Cumhuriyet Halk Partisi Genel Başkanı Özgür Özel, İstanbul Tuzla'da gerçekleşen Millet İradesine Sahip Çıkıyor Mitinginde gündeme ilişkin değerlendirmede bulundu.
Cumhurbaşkanı Recep Tayyip Erdoğan'a seslenen Özel, “Buradan Erdoğan’a sesleniyorum. ‘İnsan içine çıkamayacaksın 30 gün sonra’ dedin, 140 gün sonra ben Tuzla’dayım, Yozgat’tayım, Konya’dayım, Van’dayım, Mersin’deyim, bütün Türkiye’deyim. Sen neredesin Erdoğan? Sokağa çıkabilir mi? Aranıza gelebilir mi? Pazar gezebilir mi? Esnafın hatırını sorabilir mi? İşte bu yüzden artık o, salon adamı Erdoğan. Kendi atadıklarına kendini alkışlattıran, serin salonlarda oturan ama artık sokağa çıkamayan Erdoğan. Çık karşımıza, cesaretin varsa 2 Kasım’da sandığı getir. Sandıkta millet versin kararı. Diplomaya geleceğiz, hep beraber söyleyeceğiz. Ama önce şunu söyleyeyim. Sadece Genel Başkan çarşambaları İstanbul’da mitingde, cumartesileri - pazarları Anadolu’da mitingde, eylemde değil. Bakın bugün Cumhuriyet Halk Partisi, tüm milletvekilleriyle tam tamına 22 ilde, dört gün üst üste Anadolu’dayız. Bayburt’tayız, Gümüşhane’deyiz, Kilis’teyiz. Iğdır’dayız. Erzincan’da, Osmaniye’deyiz. Van’da, Tunceli’de, Sakarya’dayız. Edirne’de, Çorum’da, Bursa’dayız. Bolu’da, Bilecik’te, Ardahan’dayız. Cumhuriyet Halk Partisi olarak hem Ağrı’dayız, hem Aksaray’da; hem Ankara’dayız, hem Adana’da, hem Adıyaman’da" dedi.

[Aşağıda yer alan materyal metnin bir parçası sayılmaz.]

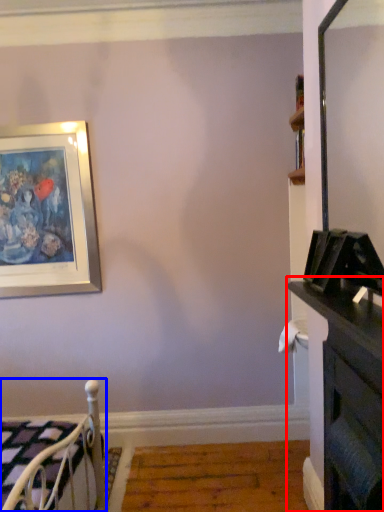 Question: Which object appears farthest to the camera in this image, dresser (highlighted by a red box) or furniture (highlighted by a blue box)?

Choices:
 (A) dresser
 (B) furniture

Answer: (B)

"Kadın cinayetleri politiktir"
Gündeme ilişkin değerlendirmede bulunan Özgür Özel, “Maalesef bu ülkede kimse, bir ayrıcalıklı zümre dışında kimse güvende değil. Tersanedeki işçi, madendeki işçi, tezgahın başındaki işçi güvende değil. Maalesef pazaryerinde katledilen çocuklar, para için ölüme terk eden, çocukları öldüren Yenidoğan çetesi, metan gazından ya da güneşin altında Mehmetçiği öldüren, Mehmetçiğin ölümüne sebebiyet veren tedbirsizlikler, iş bilmezlikler ve ormanda yanan ağaçlar, ormanda yanan canlar, ‘Ormanı kurtarayım’ derken hayatını kaybeden canlar var bu ülkede. Maalesef ormana, işçiye, çocuğa iyi gelmeyen bu kara düzen, bu kötü rejim şimdi de yine durduramadığı, her yaptığı uygulamayla daha da artmasına sebebiyet verdiği kadın cinayetlerinden birini daha bugün yaşadık. Türkiye Büyük Millet Meclisi’nde bizim de grubumuza hizmet eden bir emekçi kardeşim, Saliha Akkaş katledildi. Buradan ailesine, tüm Türkiye’ye başsağlığı dilerken şunu ifade etmek istiyorum ki kadın cinayetleri politiktir. Kadın cinayetleri tercihlerin sonucudur. İstanbul Sözleşmesi’nden çıkanlar, kadına karşı şiddetin mücadelesinin önünde set kuranlar, nafaka hakkına bile göz dikenler, kadının Cumhuriyet’le kazandığı tüm haklarına göz dikenler, kadın cinayetlerinden birinci derecede sorumludur" ifadelerini kullandı.
"Filistin’e selam olsun"
Filistin hakkında konuşan Özel, "Buradan Beşiktaş stadında TÜGVA’lı gençlere pankart açtırıp Mescid-i Aksa’ya saldırı olunca ağzını açamayanlara söylüyorum. Biz durduğumuz yerdeyiz. 1970’lerde Karaoğlan Ecevit nasıl Filistin Kurtuluş Örgütü’nün yanındaysa, nasıl Yaser Arafat’ın yanındaysa, Filistin’in yanındayız. Nasıl Deniz Gezmiş ve arkadaşları Filistin davasındaysa, oradayız. Ömrü bu Filistin davasında geçmiş insanlar şimdi hayretle, dehşetle Erdoğan’ın Amerika hayranlığına, Netanyahu ile kayıkçı kavgasına, Filistin’de açlıktan ölen çocukları izlemesine yanıyorlar. Açıkça söyleyelim. Bütün maskeler düşmüştür. Biz Erdoğan’ın geçmişte Filistin’e sahip çıkan partisinin, Necmettin Erbakan’ın oğlu ile de birlikte Filistin mitingi yaptık, Saadet Partisi ile de yaptık. Bütün muhalefet partilerinin samimiyetine inanıyorum, Erdoğan’ın samimiyetsizliğini bu millete şikayet ediyorum. O Milli Görüş gömleğini çıkardı, attı. Giyenlerle derdim yok. Onlara selam olsun, Filistin’e selam olsun" dedi.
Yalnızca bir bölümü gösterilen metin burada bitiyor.